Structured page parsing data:
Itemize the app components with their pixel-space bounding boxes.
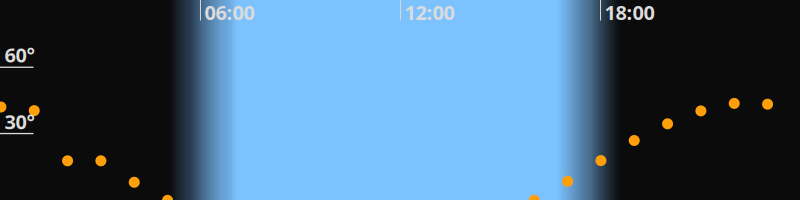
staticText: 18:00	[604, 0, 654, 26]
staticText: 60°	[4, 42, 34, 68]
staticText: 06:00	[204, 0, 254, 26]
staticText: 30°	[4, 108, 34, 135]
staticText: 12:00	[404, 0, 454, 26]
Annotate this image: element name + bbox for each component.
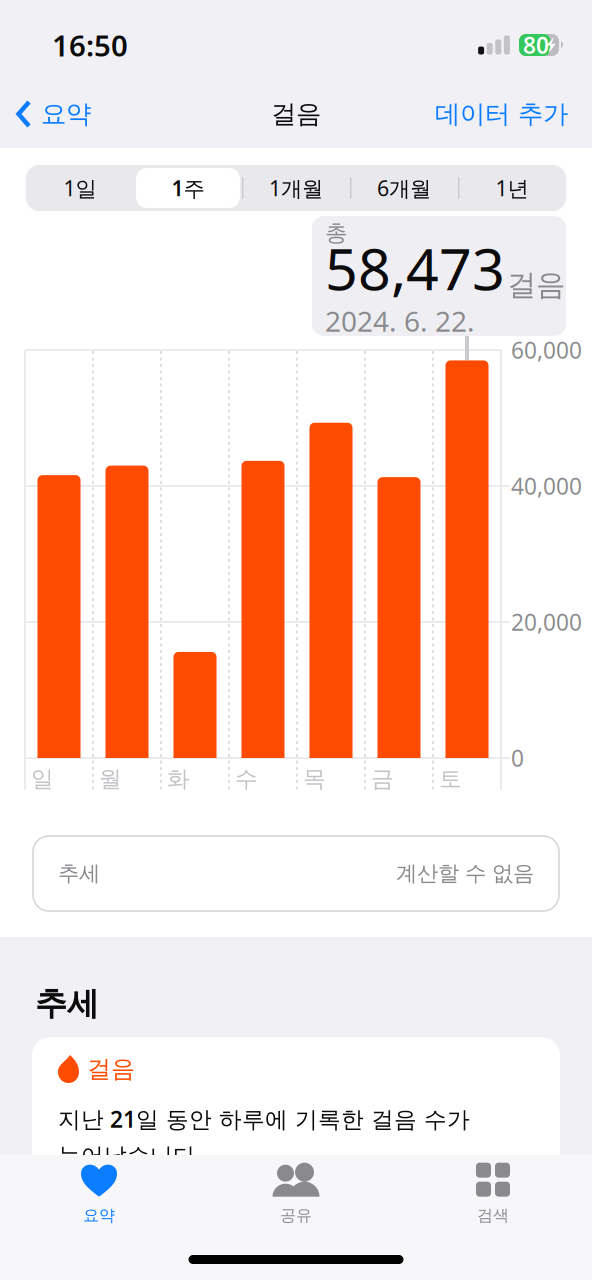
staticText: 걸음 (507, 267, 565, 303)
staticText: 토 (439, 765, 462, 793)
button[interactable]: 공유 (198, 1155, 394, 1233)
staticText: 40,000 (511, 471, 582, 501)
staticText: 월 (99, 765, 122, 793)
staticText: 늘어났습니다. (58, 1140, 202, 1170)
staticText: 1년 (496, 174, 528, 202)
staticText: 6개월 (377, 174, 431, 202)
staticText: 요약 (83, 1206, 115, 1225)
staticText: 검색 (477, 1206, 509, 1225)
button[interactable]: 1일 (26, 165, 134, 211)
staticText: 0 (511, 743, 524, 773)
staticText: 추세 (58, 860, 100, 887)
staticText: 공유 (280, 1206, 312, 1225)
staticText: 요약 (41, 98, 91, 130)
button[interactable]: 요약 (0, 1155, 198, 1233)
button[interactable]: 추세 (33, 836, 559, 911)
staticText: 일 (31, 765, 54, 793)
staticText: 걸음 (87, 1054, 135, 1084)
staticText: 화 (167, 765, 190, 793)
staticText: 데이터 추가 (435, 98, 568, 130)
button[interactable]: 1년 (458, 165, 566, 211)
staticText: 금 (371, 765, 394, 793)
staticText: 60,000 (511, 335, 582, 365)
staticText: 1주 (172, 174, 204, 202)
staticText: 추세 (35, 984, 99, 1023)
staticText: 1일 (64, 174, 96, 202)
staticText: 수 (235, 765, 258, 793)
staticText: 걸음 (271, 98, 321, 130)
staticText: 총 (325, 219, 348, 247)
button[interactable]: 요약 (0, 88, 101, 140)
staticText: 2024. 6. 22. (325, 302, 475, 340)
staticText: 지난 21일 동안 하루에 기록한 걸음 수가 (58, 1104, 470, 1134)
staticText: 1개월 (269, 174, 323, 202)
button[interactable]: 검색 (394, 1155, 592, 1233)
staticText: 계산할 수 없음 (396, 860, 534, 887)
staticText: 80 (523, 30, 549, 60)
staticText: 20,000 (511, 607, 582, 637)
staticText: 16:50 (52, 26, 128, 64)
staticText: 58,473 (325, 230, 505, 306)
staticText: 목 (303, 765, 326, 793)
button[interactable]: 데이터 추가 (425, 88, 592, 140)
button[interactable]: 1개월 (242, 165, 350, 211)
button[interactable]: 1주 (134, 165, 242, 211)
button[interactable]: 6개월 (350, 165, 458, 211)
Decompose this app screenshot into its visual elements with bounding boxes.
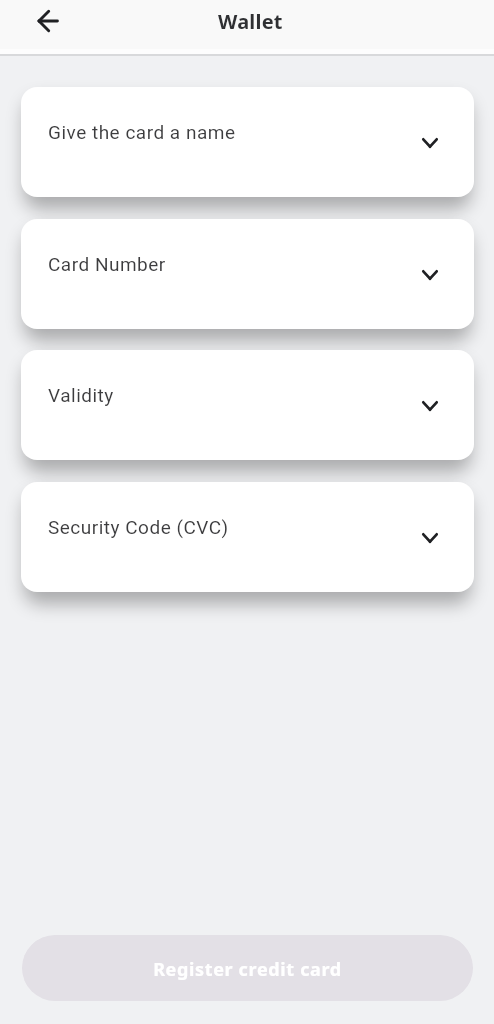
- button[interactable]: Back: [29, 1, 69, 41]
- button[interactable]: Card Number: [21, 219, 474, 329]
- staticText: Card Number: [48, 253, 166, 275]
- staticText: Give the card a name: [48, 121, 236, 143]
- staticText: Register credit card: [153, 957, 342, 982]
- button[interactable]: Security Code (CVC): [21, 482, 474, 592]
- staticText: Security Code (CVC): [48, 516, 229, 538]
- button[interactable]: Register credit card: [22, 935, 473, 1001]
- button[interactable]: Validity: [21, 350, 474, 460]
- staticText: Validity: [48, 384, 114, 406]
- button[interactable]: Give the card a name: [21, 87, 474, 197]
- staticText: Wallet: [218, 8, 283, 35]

* AIM OF THE EXERCISE *
Show every line from the entries above in which "Register" appears.

* YOUR RESPONSE *
- staticText: Register credit card: [153, 957, 342, 982]
- button[interactable]: Register credit card: [22, 935, 473, 1001]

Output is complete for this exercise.